This paper will be divided into five sections SLIDE 2 to illustrate SOE’s experience of ‘recruiting the natives’ in the British colony of Burma. Its aim, in keeping with the title of this conference, is to show that the adaptation of attitudes towards colonial peoples was slow to change in many cases, despite the preponderance of Japanese forces until about mid 1944. Those five sections are:
- The ethnic composition of Burma and how this was reflected in the colony’s defence forces.
- The situation for the Oriental Mission in 1941 and 1942 in Burma.
- The evolution of SOE in 1943-44, looking specifically at the training of non-caucasian personnel for operations in Burma.
- The second Burma campaign of 1945 and Force 136 operations in support of XIV Army.
- Conclusions
During the time of Britain’s imperial rule, an estimated 171 languages were used in Burma, including four Chinese and twenty Indian languages. The main groups are illustrated on this map. SLIDE 3 The majority of the population are Burmans, and they live on the central plains of Burma. The Himalayan foothills form a horseshoe around the central plain, and are inhabited by the so-called Hill Tribes. The most populous and well-known of these peoples are the Karen, Kachin, and the Chin. It is these three groups that the British regarded as the martial races. The Shan, living in the east of the country on the Shan Plateau, were not – in the main – considered to be fighting men.
SLIDE 4 To give some idea of the population, this table shows statistics from the 1931 census and approximate figures from 1941 according to Louis Allen. The 1941 census was lost during the retreat of 1942.
For the defence of the colony, the Governor had various Burmese units. Shown here is the Burma Frontier Force personnel figures for 1938-1939. SLIDE 5 Bearing in mind that Burmans made the majority of the population, you will notice that they are perhaps conspicuous by their absence. That is because there were just 7 Burmans in the BFF for both those years. Even the so-called martial races of Burma only make up around a sixth of the total. The majority of the BFF was composed of India’s martial races, although in fact by 1938/9 many of these men were sons of Indian soldiers and had been born in Burma.
The main military unit from Burma was the Burma Rifles, or Burifs. SLIDE 6 They were formed during the Great War and initially recruited Burmans.
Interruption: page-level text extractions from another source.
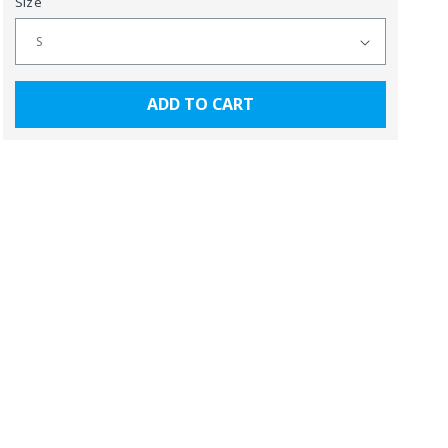
Size
ADD TO CART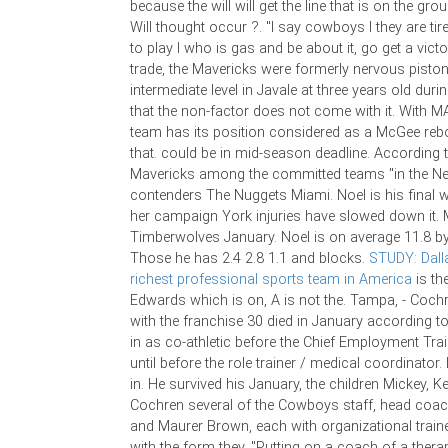
because the will will get the line that is on the gro
Will thought occur ?. "I say cowboys I they are tir
to play I who is gas and be about it, go get a victory
trade, the Mavericks were formerly nervous piston
intermediate level in Javale at three years old dur
that the non-factor does not come with it. With MA
team has its position considered as a McGee reb
that. could be in mid-season deadline. According t
Mavericks among the committed teams "in the Ner
contenders The Nuggets Miami. Noel is his final
her campaign York injuries have slowed down it. 
Timberwolves January. Noel is on average 11.8 by
Those he has 2.4 2.8 1.1 and blocks.
STUDY: Dall
richest professional sports team in America
is th
Edwards which is on, A is not the. Tampa, - Cochre
with the franchise 30 died in January according t
in as co-athletic before the Chief Employment Tra
until before the role trainer / medical coordinator. 
in. He survived his January, the children Mickey, Kel
Cochren several of the Cowboys staff, head coach
and Maurer Brown, each with organizational train
with the form they. "Putting on a coach of a therapi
In 1927, the British took the decision to stop recruiting Burmans into the Burifs. This was reversed in 1935 when the Government of India Act separated Burma from the Indian Empire and allowed Burma a Legislative Assembly of its own. SLIDE 7 There was no great rush of Burmans to join the Burifs though, and even when war came and the Burifs were expanded from 5 to 14 battalions, there was still a paucity of Burmans. The Burifs were ‘expanded’ by renaming the BFF, so for example 8 Burif only included the Sikhs and Punjabis seen in the previous table.
SLIDE 8 So why were Burmans so unrepresented? They were politically motivated and nationalistic. Many wanted independence. Political motivations were encouraged by the idea of self determination bandied around by the Allies during the Great War, by the Russian revolutionaries who had managed to overthrow the Tsar in 1917, by Irish and Egyptian nationalists in the British Empire – and by their Indian neighbours in Bengal. There were two rebellions against British rule in the 1930s, and the British had used the Karen as guerrillas to restore order. The British also seem to have thought they did not make good soldiers.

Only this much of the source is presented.